I didn’t used to think about “us” as a collective, or a team. I used the children as an excuse to leave in the morning, and not return till dark. Dinner cold; a sleepless woman anxiously confronting me with raised whispers. My booming voice would wake the children, and she’d be disgusted. Heavily pregnant, she’d waddle through to check on them, while I lit a cigarette and blew the smoke towards her spitefully.
Some mornings, I’d wake up alone on a makeshift mattress in the narrow, caravan like kitchen. The sounds of three children, the pitter-patter of tiny feet and high-pitched shrieks of excitement. I used to bark at them, but now they fill me with guilt. And sorrow. The girls tug at each other’s hair, sprinting through a hallway and into their bedroom, with a small boy barely walking, trying his best chase them. They ask questions but they don’t linger on yesterday, it’s as if none of it happened. They trust in the truths their mother and I tell them about the world. The alternative is too hard to bear.
I’m told I’m too hard on the boy, too authoritarian. Forcing his cries to die down with a gentle tap across his mouth. His sisters wince, I tell them to go to their room and they shuffle off like frightened little girls. The way Irena tells it to her friends, sounds like a drunk is beating a child to near-death. She’s too soft on them, but I’m trying to be a better father.
I see her when I sleep. I see her take off and run towards the exit, a mischievous child ducking underneath the crowd. I should have barged through everyone, I should have kicked down all the doors. Run after her screaming her name. I don’t even remember her name.
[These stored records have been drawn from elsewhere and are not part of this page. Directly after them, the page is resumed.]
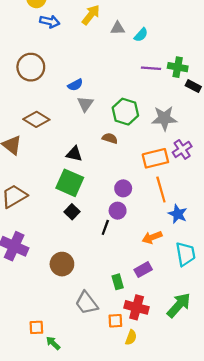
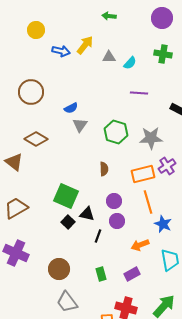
blue arrow: (50, 21) -> (61, 51), moved
green cross: (178, 67) -> (163, 54), moved
brown semicircle: (110, 138) -> (104, 169), moved, turned 72
black triangle: (74, 154) -> (87, 214), moved
purple circle: (118, 211) -> (117, 221), moved
green rectangle: (118, 282) -> (101, 274), moved
gray trapezoid: (86, 303) -> (67, 302), moved

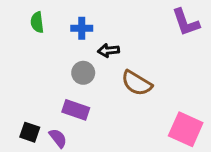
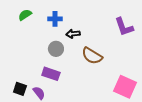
green semicircle: (37, 22) -> (25, 15), turned 64
purple L-shape: (186, 22) -> (124, 27), moved

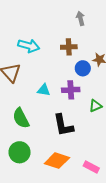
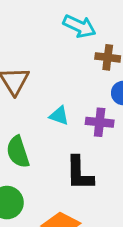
cyan arrow: (29, 46) -> (79, 26), moved

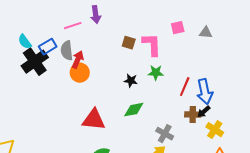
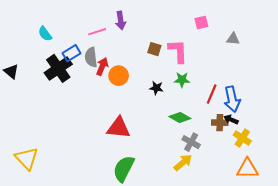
pink square: (178, 28) -> (201, 22), moved
cyan semicircle: (25, 42) -> (45, 34), moved
orange circle: (80, 73) -> (119, 76), moved
green diamond: (134, 110) -> (180, 118), moved, turned 40
black arrow: (204, 112) -> (231, 120), turned 64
I awoke to a hangover and a bar stool, in pieces around me. A couple of people asked if I was ok, and I grumbled and headed off to smoke. It had been five hours and I couldn’t remember where I’d been, I glanced up at the pub sign to check its name, it seemed familiar, I knew how to get home. I ambled across the road to the off-license and bought a few beers for the way, I vaguely remember kicking through a fence before I burst in through the front door and stumbled into picture frames and smashed the front room mirror. Irena screamed at me.
“Where is our daughter?”
“WHERE IS SHE?!”
I never told her I loved her, even when she let me sleep in our bed. For all the times when I was too drunk to be a real Father, the vicious words and abuse I’d yell, the daughter I’d let run off. She tenses whenever I touch her, I don’t fully understand why she’s still here or why the children are still here. I wonder if they have no place else to go and they’re biding their time till a man in a van can pack their things and drive them to a place where the roof is held together by slate and not patched up by tape, literally and figuratively. Maybe I’m being given a chance to redeem myself, to be better than the creature that ripped holes through our family for vacuous self-gratification.
We get visitors every so often, mostly coming to ask questions of where I was on that day. That day. I always tell them the same story, they always leave. I think they’re hoping I’ll tell them what they want to hear, a story they’ve assimilated from the grubby clothes, the beer belly and my accent.
They think I’m subhuman, a vicious piece of work. They expect to find a body, they expect I killed her. The girls always come through afterwards and hug me, ask who those horrible men were and why they keep coming back? The walls are not as thick as we like to believe. Their love is unconditional, hopelessly naive, truly a blessing. A reason to live, a reason to be a man.
Irena grinds her teeth and watches, pensive. Maybe she believes it. I wouldn’t blame her, but it does make me angry that she thinks I’m capable. I go for a long walk, skimming beer bottles like stones into the lake, eyeballing dog-walkers, hoping one of them catches my gaze long enough to say a few harsh words. Is that who I’ve always been? A ghastly man who threatens people as a tension release?
As my walk becomes an amble, a solitary street light burns too brightly for my eyes. A crash of silicone and glass falls back to the newly paved walkway. I crush them further with a couple of stomps of my oversized boots. I sit and wait, teary-eyed in the fading light, for my daughter to find her way back to me.